These preliminary recommendations will form the basis of the final report.

The Phase 1 - Governance issues paper was also released on 25 August and calls for submissions by 16 October 2009. The panel’s recommendations on this phase of the review are due in early December 2009 with the final report to be delivered to the Government by 30 June 2010. Full details of the review, including the governance issues paper released this week as part of the review, are available at:

As I stated earlier, one of my direct responsibilities as the Minister for Finance and Deregulation is public sector civilian superannuation. The Rudd Government has been undertaking some serious reforms in this area and I would like to update you on those reforms today, particularly the progress of two aspects.

As I am sure you are all aware, there has been a dramatic rationalisation of the superannuation fund market in Australia over the last decade. Data from the Australian Prudential Regulation Authority shows that, excluding small entities, between 2001 and 2008 the number of superannuation entities dropped from 3730 to 505. Influencing this change has been recognition that benefits can be achieved through the economies of scale enjoyed by larger funds, as reflected in studies from Australia and around the world.
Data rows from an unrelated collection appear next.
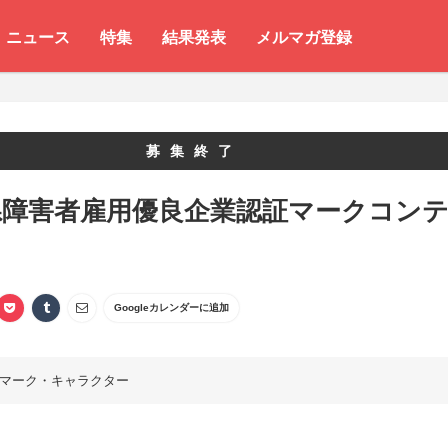
ニュース
特集
結果発表
メルマガ登録
募集終了
県障害者雇用優良企業認証マークコン
Googleカレンダーに追加
マーク・キャラクター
It is not only private sector funds that have realised the benefits of consolidation. Since 2001 the number of funds in the public sector has halved, from 81 to 40. As recently as October last year we announced that we will merge; the Australian Reward Investment Alliance; the Military Superannuation and Benefits Board; and the Defence Force Retirement and Death Benefits Authority; into a single trustee board from 1 July 2010. The new board will have around $21 billion worth of funds and 650,000.

The consolidation of superannuation boards has obvious benefits in improving efficiency and service delivery; and in creating a greater pool of assets for investment purposes; and we will continue to look at opportunities for further consolidations in the public sector.

My department - the Department of Finance and Deregulation has also recently undertaken a review of the administration arrangements for the main civilian and military superannuation schemes. My colleague, the former Minister for Superannuation Nick Sherry and I commissioned this scoping study to review the Government’s approach to administering public sector superannuation schemes.

The study was commissioned in part due to the fact that the schemes’ administrator, ComSuper, have not markedly changed their governance arrangements since they, or it least their predecessor organisation, begun providing services to the Australian Government in 1922. The scoping study has sought to identify and assess the most effective and efficient approach to the future

administration of Commonwealth Government super schemes. The recommendations of the scoping study are currently with Government for consideration and I anticipate an announcement will be made in the near future that will bring the administration arrangements of Commonwealth government superannuation into line with the remainder of the industry.

As I said in the beginning of my speech today, I have no doubt that the last 18 months has been a challenging period for you all. The global recession has hit us all and while we are not out of the woods economically yet, I am cautiously optimistic that the next 18 months will bring some positive growth to the Australian economy and with that, growth to our markets. To ensure that Australia is able to provide a robust and sustainable retirement income system for the next generation though, we need to look beyond these immediate challenges.

We need to begin planning for Australia’s future superannuation system and through the initiatives that I have outlined today that is exactly what the Government is doing. I encourage you all to make a contribution where possible and help ensure Australia’s superannuation system remains one of the world’s best.